Subsidy to coal producers

It is estimated that the cost subsidy to Australia’s fossil fuel industry for our use of non-renewable energy from coal, gas and petroleum is $41 billion (IMF estimate.)

To put it simply, that’s the cost that these industries don’t pay, that is costing citizens through the impacts of rising temperatures on our health, our food supply, and additional energy needed to make our hotter summers bearable. Insurance premiums also rise to cover the rise in flood and bush fire occurrence.

All economists agree that if we tackle the issue earlier it will cost far less than to deny it and leave it to the next generation.
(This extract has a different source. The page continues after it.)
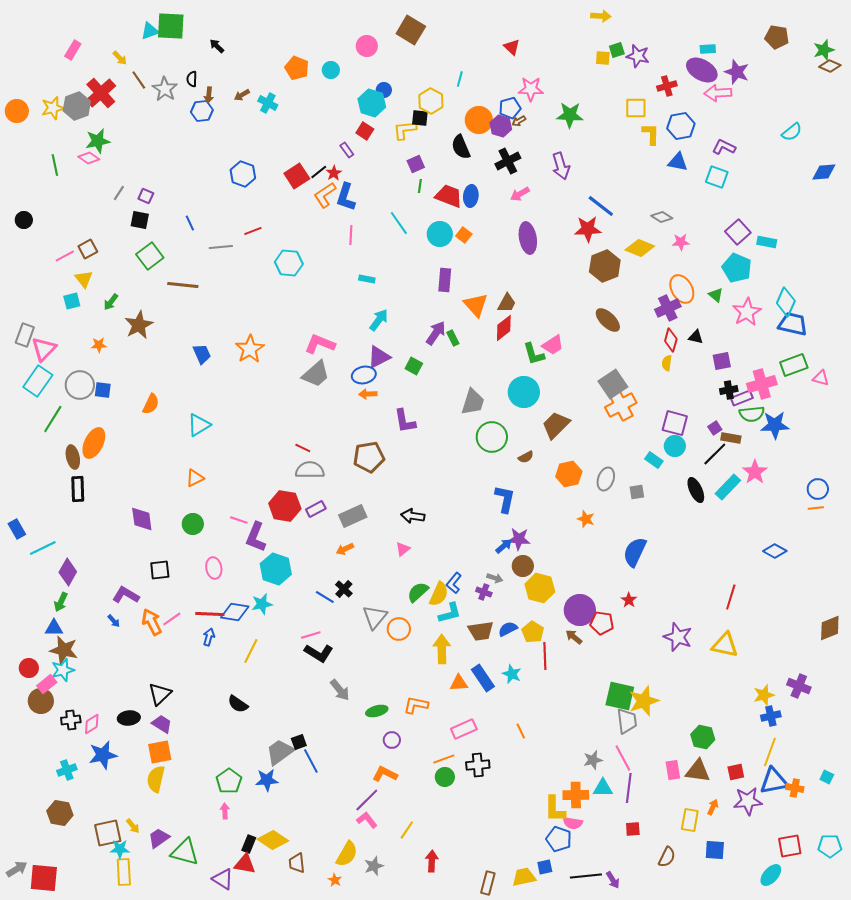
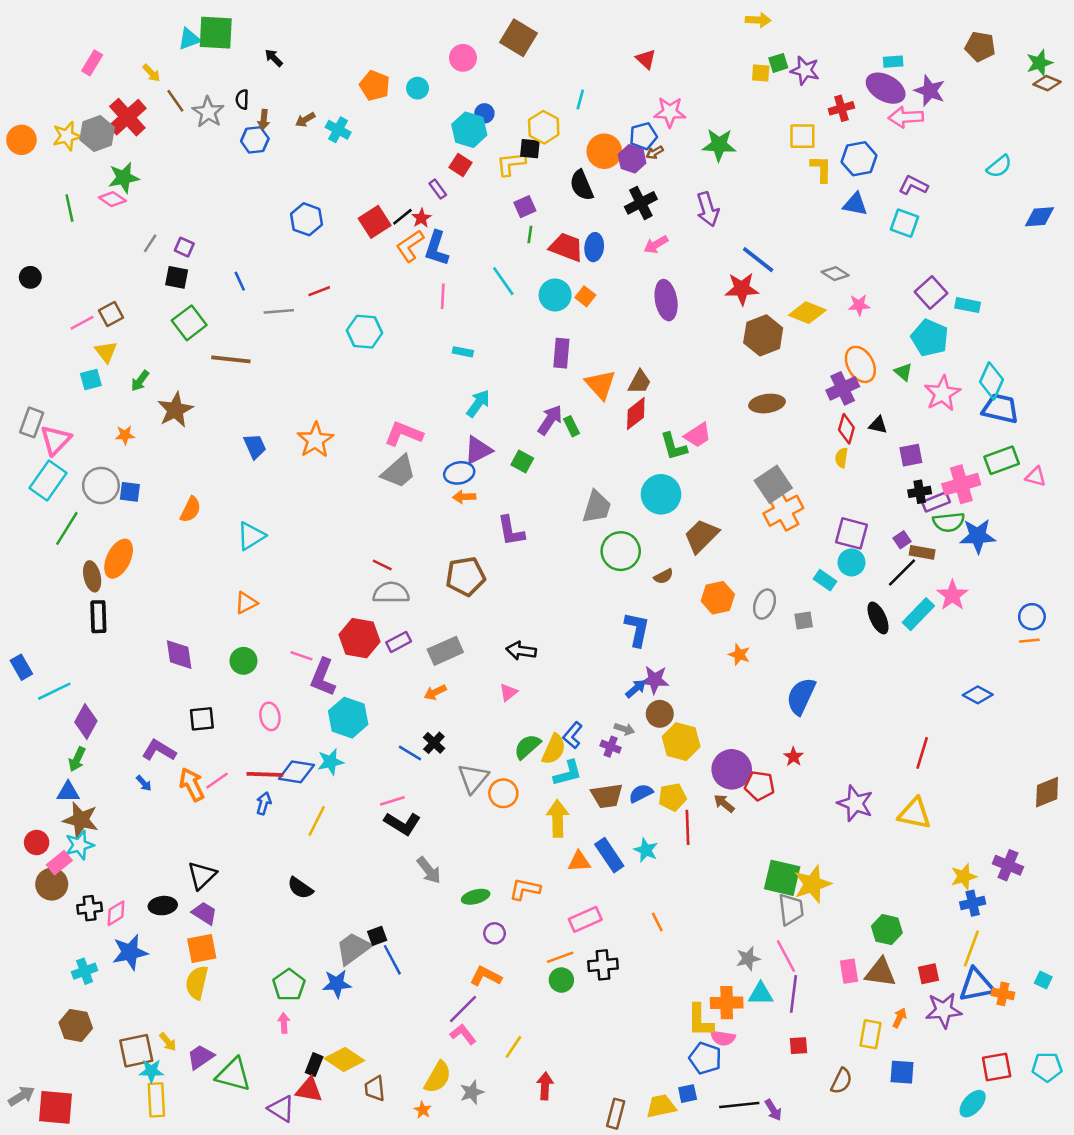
brown ellipse: (608, 320) -> (767, 404), turned -52
yellow pentagon: (533, 632) -> (672, 797), turned 30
The argument that renewable energy is too expensive falls away when you consider the whole community costs to mitigate climate change. The burning of fossil fuels costs the Australian economy $41 billion each and every year, whilst switching to renewables eliminates that ongoing cost forever.

So what is stopping the climate deniers from accepting reality?

“I am no scientist, but I do know how to assess a risk – and this one is clear. Climate change poses clear, catastrophic threats.”

This quote was taken from a speech Rupert Murdoch gave to News Corporation staff in 2007 about his conversion to the climate change cause. He then reversed this stance by backing Abbott’s demonising of a carbon price in the interests of fossil fuel producers. Politicians need to link our ecology to our economy because there is no economy without it.

If we wish to survive this climate threat then we need go no further than understanding the interactions of biodiversity in our very own rainforests.